• [Work instruction]:
If a line comes after the one containing "Int8 (265, 380)", leave it out; copy every line before it, and that line too, exactly as written, starting from the first line of the entries.
BEGIN Records for the task
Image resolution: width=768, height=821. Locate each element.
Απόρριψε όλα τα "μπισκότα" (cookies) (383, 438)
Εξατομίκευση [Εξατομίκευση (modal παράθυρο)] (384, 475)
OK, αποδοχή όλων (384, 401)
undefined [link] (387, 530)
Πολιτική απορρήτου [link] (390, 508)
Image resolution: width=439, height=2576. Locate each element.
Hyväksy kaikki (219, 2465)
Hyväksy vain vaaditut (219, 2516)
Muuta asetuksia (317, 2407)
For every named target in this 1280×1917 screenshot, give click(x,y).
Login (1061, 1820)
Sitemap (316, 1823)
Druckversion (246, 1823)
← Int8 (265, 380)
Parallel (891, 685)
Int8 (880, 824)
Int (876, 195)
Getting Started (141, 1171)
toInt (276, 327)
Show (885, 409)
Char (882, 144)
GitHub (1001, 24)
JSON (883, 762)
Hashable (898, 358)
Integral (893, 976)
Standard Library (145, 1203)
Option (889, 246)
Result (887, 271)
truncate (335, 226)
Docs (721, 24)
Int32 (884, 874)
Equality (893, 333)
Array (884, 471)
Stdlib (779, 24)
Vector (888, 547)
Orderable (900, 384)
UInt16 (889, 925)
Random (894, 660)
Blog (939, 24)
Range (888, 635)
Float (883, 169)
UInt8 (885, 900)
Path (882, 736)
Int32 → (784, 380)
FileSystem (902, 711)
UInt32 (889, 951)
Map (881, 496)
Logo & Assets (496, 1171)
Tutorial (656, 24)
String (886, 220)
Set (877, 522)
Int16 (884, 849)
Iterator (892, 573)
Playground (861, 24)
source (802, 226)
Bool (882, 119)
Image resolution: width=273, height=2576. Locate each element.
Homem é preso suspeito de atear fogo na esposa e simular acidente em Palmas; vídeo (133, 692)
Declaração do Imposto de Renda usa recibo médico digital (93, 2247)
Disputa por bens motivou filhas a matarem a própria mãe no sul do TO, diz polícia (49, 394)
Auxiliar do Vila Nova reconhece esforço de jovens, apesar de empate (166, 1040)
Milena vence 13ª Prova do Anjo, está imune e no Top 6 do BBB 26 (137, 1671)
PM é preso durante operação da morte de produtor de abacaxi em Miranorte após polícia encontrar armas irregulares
END Records for the task
• [Written answer]:
Image resolution: width=768, height=821. Locate each element.
Απόρριψε όλα τα "μπισκότα" (cookies) (383, 438)
Εξατομίκευση [Εξατομίκευση (modal παράθυρο)] (384, 475)
OK, αποδοχή όλων (384, 401)
undefined [link] (387, 530)
Πολιτική απορρήτου [link] (390, 508)
Image resolution: width=439, height=2576. Locate each element.
Hyväksy kaikki (219, 2465)
Hyväksy vain vaaditut (219, 2516)
Muuta asetuksia (317, 2407)
For every named target in this 1280×1917 screenshot, give click(x,y).
Login (1061, 1820)
Sitemap (316, 1823)
Druckversion (246, 1823)
← Int8 (265, 380)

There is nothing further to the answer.